Enable multiple deployment configurations
Throughout the development process, the application needed to continue to be usable with the older Solr index. Multiple deployment configurations were set up to allow an incremental release of Elasticsearch and replacement of Solr. The configurations are:
- Use Solr only
- Write to both, but read from Solr only
- Write to both, read from Solr in some areas of the application, and read from Elasticsearch in others
- Write to both, read from Elasticsearch only
- Use Elasticsearch only
In the configurations where both Elasticsearch and Solr are written to, the application needs to be able to detect and handle partial write failures. A partial write failure is when data is successfully written to one database, but not successfully written to the other.
Automate data consistency validation
We added a nightly job that compares the data stored in Elasticsearch, Solr, and our relational database. If any inconsistency is detected, an email is sent to the development team.
At the present, all of the steps are complete. The released version of the application is currently configured to read from Solr in some areas of the application and from Elasticsearch in others. Having only some parts of the application take advantage of the new database allows us to limit the impact of any unintended bugs, and also allows side-by-side comparison of the improved performance.
Challenges along the way
There were some stumbles on the path getting to this point. One challenge was ensuring that the database remained consistent while being updated from multiple application servers. Elasticsearch offers external versioning as a method of optimistic locking when the data comes from an external source. The external versioning strategy worked for our use case.
A large volume of data needing to be processed posed another problem. Anytime there was an issue rebuilding or validating the index, attempts to reproduce the issue with the complete data set would take too long. We had to rely on careful code review and integration tests that created a limited amount of data in order to ensure that the design was bug-free.

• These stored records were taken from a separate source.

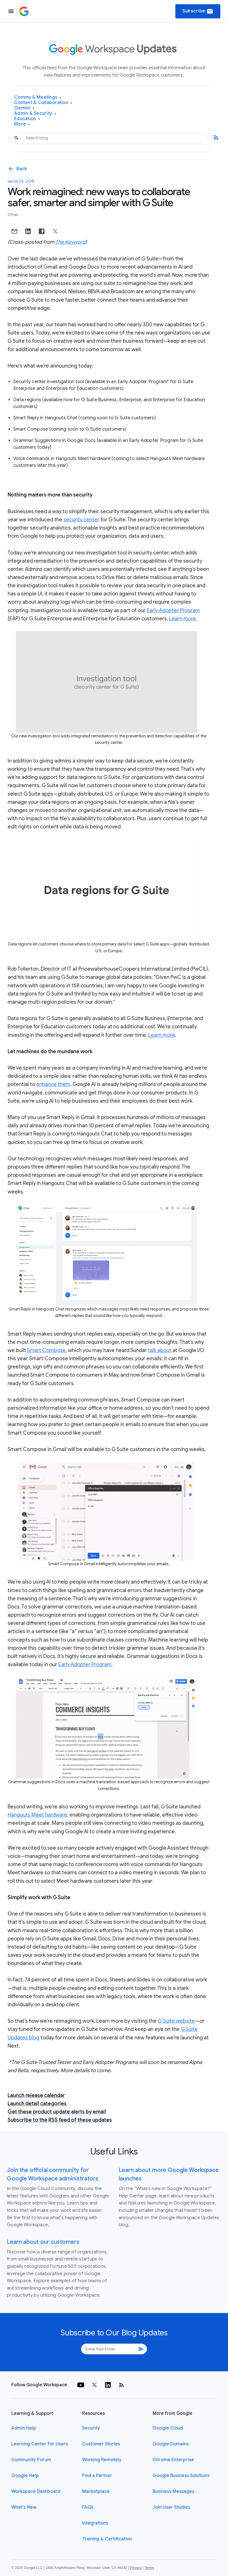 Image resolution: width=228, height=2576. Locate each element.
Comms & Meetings (37, 97)
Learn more (182, 619)
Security (91, 2428)
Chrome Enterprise (173, 2460)
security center (81, 520)
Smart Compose (46, 1350)
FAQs (87, 2507)
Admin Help (23, 2428)
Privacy (136, 2568)
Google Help (25, 2475)
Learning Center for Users (39, 2444)
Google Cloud (168, 2428)
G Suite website (176, 2021)
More (22, 124)
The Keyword (70, 242)
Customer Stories (101, 2444)
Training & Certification (107, 2539)
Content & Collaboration (43, 102)
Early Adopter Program (173, 610)
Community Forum (31, 2460)
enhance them (53, 1084)
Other (13, 214)
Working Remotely (102, 2460)
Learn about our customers (43, 2241)
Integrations (95, 2523)
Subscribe (197, 11)
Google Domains (171, 2444)
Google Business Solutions (181, 2475)
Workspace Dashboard (35, 2491)
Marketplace (96, 2491)
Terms (149, 2568)
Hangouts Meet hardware (37, 1815)
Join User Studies (171, 2507)
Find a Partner (97, 2475)
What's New (24, 2507)
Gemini (24, 108)
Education (27, 119)
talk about (159, 1350)
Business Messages (173, 2491)
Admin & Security (35, 113) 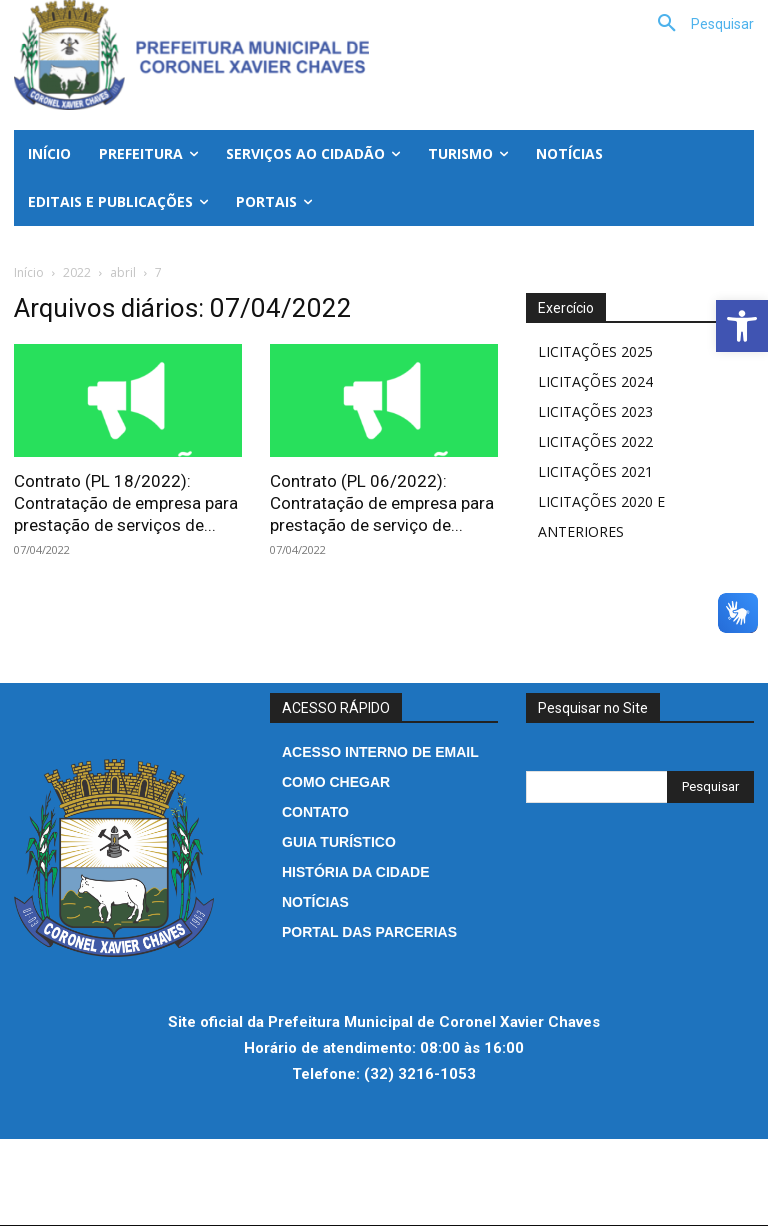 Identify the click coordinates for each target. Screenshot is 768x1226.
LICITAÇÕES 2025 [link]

Incorrectly detecting errors during bulk operations on Elasticsearch was a mistake that went unnoticed while testing with small datasets. The bulk API operation response contains an array of results for each individual document updated in the bulk operation. To determine which documents were not able to be updated during a bulk operation, the status of each individual result should be used rather than checking the overall HTTP response code from the request.
Upon reflection, the biggest challenge we faced was keeping the Elasticsearch index up to date with data from a system not under our control. There is no mechanism for easily identifying what data from that upstream application has changed over a period of time. We had to resort to polling and implementing data reconciliation logic in our data ingest. Ideally, the upstream application would have offered an API that indicates a record of changes over a period of time. In that case, the state could be maintained and only the necessary documents get updated.
The approach we took turned out to be sound and we were able to successfully deliver a more usable system for our client and users. So far, everyone is happy with the new architecture and the benefits it is delivering.